Many in China believe that none of the increasingly implausible speculations can ever be proven: there is no body; the witnesses are unreliable; in China, a fair trial is not always likely; and in this case the political motives of the accusers have predetermined the outcome of any investigation.

This is not to downplay the seriousness of corruption. Indeed, it is such an entrenched problem that it is used as a political weapon, to bring down one’s enemies or to rally unity: few are clean enough not to fear charges themselves. Often the charge of corruption is only activated politically.

The crackdown has not stopped with Gu and Bo. Party leaders have demanded that cadres take a stand by denouncing Bo while declaring loyalty to President Hu Jintao’s central government.

By mid-April, more than 210,000 online “rumours” had been removed, and many leftist websites shut down.

Thus a crackdown on rumour is used to legitimate political suppression.

The officials vowed that any “violation of the constitution, malicious attack on state leaders or unfounded comments on the 18th party congress” must be crushed. People are reminded of the cultural revolution purges.

In the campaign against Chongqing, the degree of oppression directly reflects the extent of resistance.
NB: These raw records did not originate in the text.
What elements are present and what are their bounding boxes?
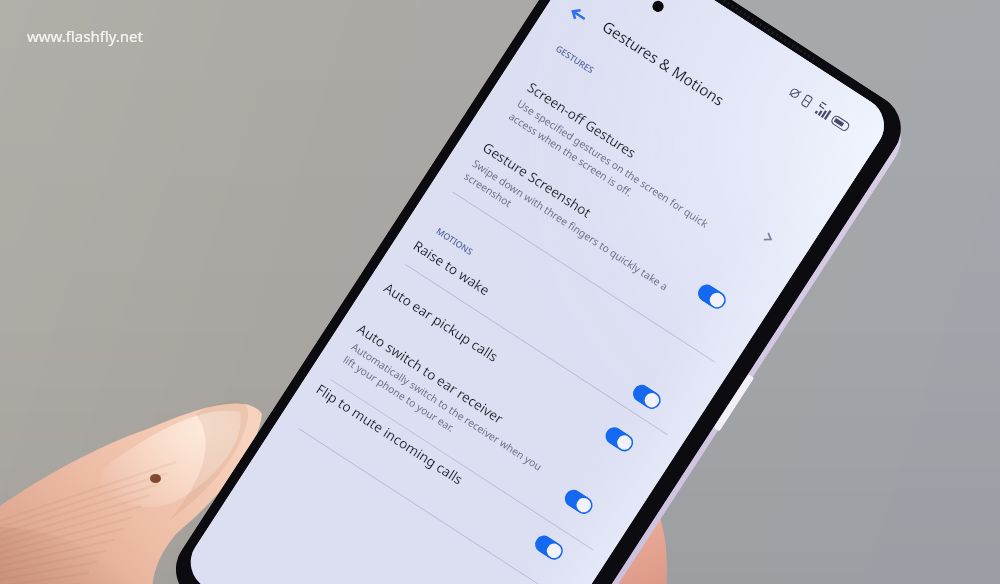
staticText: Swipe down with three fingers to quickly… [462, 156, 671, 307]
staticText: GESTURES [554, 42, 596, 76]
staticText: Use specified gestures on the screen for… [506, 96, 711, 244]
staticText: Raise to wake [410, 236, 494, 300]
staticText: Auto switch to ear receiver [354, 319, 507, 428]
button[interactable]: Auto switch to ear receiver [346, 319, 593, 495]
button[interactable]: Auto ear pickup calls [373, 278, 619, 454]
staticText: Auto ear pickup calls [380, 278, 502, 366]
staticText: Automatically switch to the receiver whe… [340, 340, 545, 487]
button[interactable]: Flip to mute incoming calls [305, 380, 552, 555]
staticText: Screen-off Gestures [524, 78, 640, 162]
button[interactable]: Toggle on [695, 281, 729, 312]
staticText: www.flashfly.net [27, 26, 143, 46]
button[interactable]: Screen-off Gestures [506, 78, 770, 274]
button[interactable]: Raise to wake [402, 236, 649, 412]
button[interactable]: Gesture Screenshot [462, 138, 725, 334]
button[interactable]: Back [561, 0, 596, 33]
staticText: Flip to mute incoming calls [313, 380, 467, 489]
staticText: MOTIONS [434, 225, 476, 258]
staticText: Gesture Screenshot [479, 138, 595, 222]
staticText: Gestures & Motions [598, 16, 729, 111]
button[interactable]: Toggle on [532, 532, 566, 563]
button[interactable]: Toggle on [630, 381, 664, 412]
button[interactable]: Toggle on [561, 486, 596, 517]
button[interactable]: Toggle on [602, 424, 637, 455]
other: Power button [713, 374, 754, 432]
Instead of redressing policy mistakes in the last decade, China’s leaders are determined to suppress dissent while paving the way for their next big move: further privatisation and financial liberalisation, alongside “political reform”, which will institutionalise the spectacular personal economic gains privatisation has allowed. The current crisis may be the last milestone in the Chinese path of negating socialism. What is extraordinary about it is the alliance of a Communist leadership, anti- Communist factions and western governments - a phenomenal example of 21st-century postmodern politics.